Lorsque le secrétaire d’Etat américain John Kerry a obtenu des Israéliens et des Palestiniens qu’ils retournent à la table des négociations après trois ans de blocage, l’annonce a été suivie d’une autre : l’Etat hébreu va libérer 104 détenus palestiniens et arabes israéliens. Dans leur immense majorité, il s’agit de prisonniers ayant été arrêtés et condamnés avant les accords d’Oslo en 1993.
Ces libérations son évidemment très attendues par les familles palestiniennes concernées, comme celle de Yacine Abou Khdeir, à Jérusalem-Est. Yacine Abou Khdeir a été condamné à 28 ans de prison en 1987 pour avoir poignardé et grièvement blessé un soldat israélien à Jérusalem. « C’était la première Intifada en 1987. Il n’y avait pas d’accord de paix, on n’avait pas d’autre choix pour lutter contre l’occupation », explique Hassan, le cousin de Yacine, qui a passé 9 ans derrière les barreaux pour sa participation au même attentat. Chez les Abou Khdeir, près de la petite mosquée du quartier de Shouafat, on se prépare à la libération de Yacine, qui de toute façon serait sorti de prison dans moins de trois ans. Mais on reste prudents : « Nous avons de l’expérience avec les Israéliens, ils ne respectent pas leurs promesses, assure Hassan, le cousin, alors nous attendons. » Yacine ne fera pas partie du premier groupe de 26 hommes libérés ce mardi.
Familles endeuillées
Côté israélien, l’annonce de ces libérations a bouleversé certaines familles endeuillées qui ne veulent pas voir sortir de prison les hommes qui ont tué leurs proches. Appuyées par l’association Almagor, plusieurs familles de victimes ont saisi la Cour suprême pour tenter de bloquer les libérations décidées par le gouvernement. C’est le cas d’Avi Bromberg, un trentenaire qui porte le prénom et le nom de son oncle qu’il n’a jamais connu, poignardé à mort en 1983 par des hommes qui l’avaient pris en auto-stop près de chez lui à Zichron Yaacov, sur la côte nord d’Israël.
« Nous sommes opposés de toute notre force à cette libération et je vous dis aujourd'hui que ces assassins resteront en prison et ne verront pas la lumière du jour ni pour des négociations, ni pour une quelconque raison politique », explique Avi Bromberg. Les meurtriers de son oncle étaient des Arabes israéliens et pour le jeune homme, il est inacceptable que la justice libère des citoyens de l’Etat hébreu, au nom de la relance du processus de paix avec les Palestiniens.

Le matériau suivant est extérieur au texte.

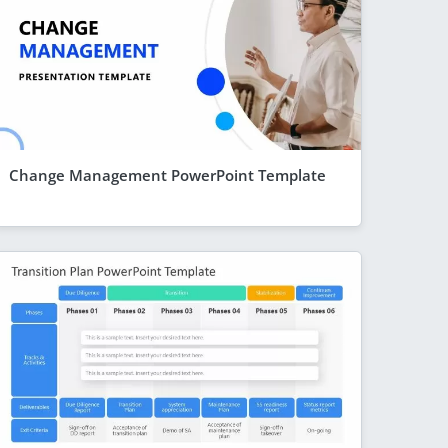
Change Management PowerPoint Template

Des critiques au sein du Likoud…
C’est dans ce contexte que des voix s’élèvent pour critiquer la reprise des négociations. En Israël, on en trouve au sein de la coalition, et même au Likoud, le parti du Premier ministre Benyamin Netanyahu. De leur côté, les colons ne veulent pas entendre parler d’un accord de paix ni d’un Etat palestinien. « Si un Etat palestinien est créé en Judée-Samarie [le nom biblique de la Cisjordanie, ndlr], nous verrons une répétition de ce qui s’est produit à Gaza, lance Dany Dayan de Yesha, principale organisation de colons israéliens. Les islamistes fondamentalistes du Hamas prendront le pouvoir en quelques jours. L’accord ne tiendra pas. Israël sera en situation beaucoup plus difficile pour se défendre… mais devra le faire. »
…et du Hamas
Côté palestinien, la relance des négociations est critiquée au sein même des factions de l’OLP. Et surtout par le Hamas, le mouvement islamiste qui contrôle la bande de Gaza depuis 2007. « Les négociations avec Israël ne peuvent pas mener à un accord, assène Ghazi Hammad, vice-ministre des Affaires étrangères du gouvernement Hamas de Gaza, parce qu’Israël utilise les négociations pour faire diversion et continuer sa politique agressive envers les Palestiniens, particulièrement en ce qui concerne la colonisation. »
Et le cadre du Hamas de citer les récentes annonces de constructions dans les colonies, preuves selon lui de la mauvaise foi des Israéliens. « C’est pour cela que nous demandons à l’Autorité palestinienne de mettre fin à ses discussions avec Israël », explique Ghazi Hammad, pour qui il faut « revenir à la priorité n°1, c'est-à-dire la réconciliation et la discussion entre Palestiniens ».